Leaving aside the fact that most of the planners and journalists who are bandying these sexy new buzzwords about have no idea what 'Big Data' really means, there is some truth in these criticisms of 'old style' evaluation. Too often, it is merely done to win awards or justify budgets; too rarely is it used to inform strategy or improve effectiveness.
But there are dangers associated with the real-time approach too. Recent analysis of the IPA Databank has shown that short-term success metrics are NOT a reliable guide to long-term growth. In fact, focusing on short-term goals can actually reduce clients' long-term profits. The metrics that matter most when it comes to profit simply don't move much in the short term, and so are likely to be ignored when constructing real-time dashboards.
With no longer-term perspective, it becomes hard to monitor and build the long-term, consistent memory structures that are brands. Instead, everything becomes short term, tactical and reactive. Promotions, price cuts and direct-response activity come to the fore, because these yield the big, measurable short-term effects. Brand-building gets neglected. If we immerse ourselves in the here and now, it becomes harder to learn from the past, and it becomes harder to plan for the future. New products and new campaigns often take time to bed in, and can't easily be evaluated against short-term results.

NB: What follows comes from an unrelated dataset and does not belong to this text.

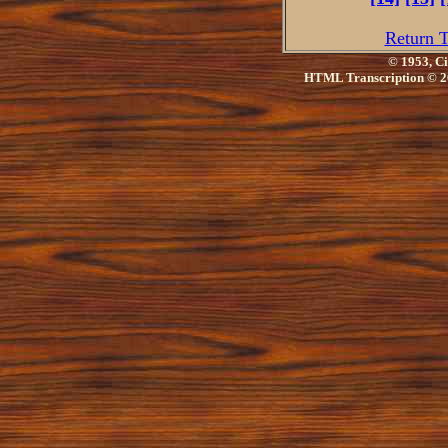
Return T
© 1953, Ci
HTML Transcription © 2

Building a brand is like flying a plane: yes, you need to monitor your instruments (real-time evaluation), but you also need a map to tell you where you're going and where you've been (long-term evaluation). You need both Big Data and Long Data.
Sadly, it seems that Big Data is squeezing Long Data out of the picture. As market research data becomes richer, more detailed and more rapidly updated, databases get bigger and bigger. And keeping long runs of back data is becoming increasingly costly. With clients and agencies focused on today's numbers, and sceptical about what they can learn from the past, research companies are keeping shorter and shorter runs of data. If this goes on, we soon won't be able to do much long-run analysis at all.
One criticism of the reckless young traders during the recent banking crisis was that 'they knew too much maths and not enough history'. Let's hope our industry doesn't go the same way. Perhaps we should take a leaf out of Google Books. Its database allows users to search within texts going back to 1500. Now that's what we call data.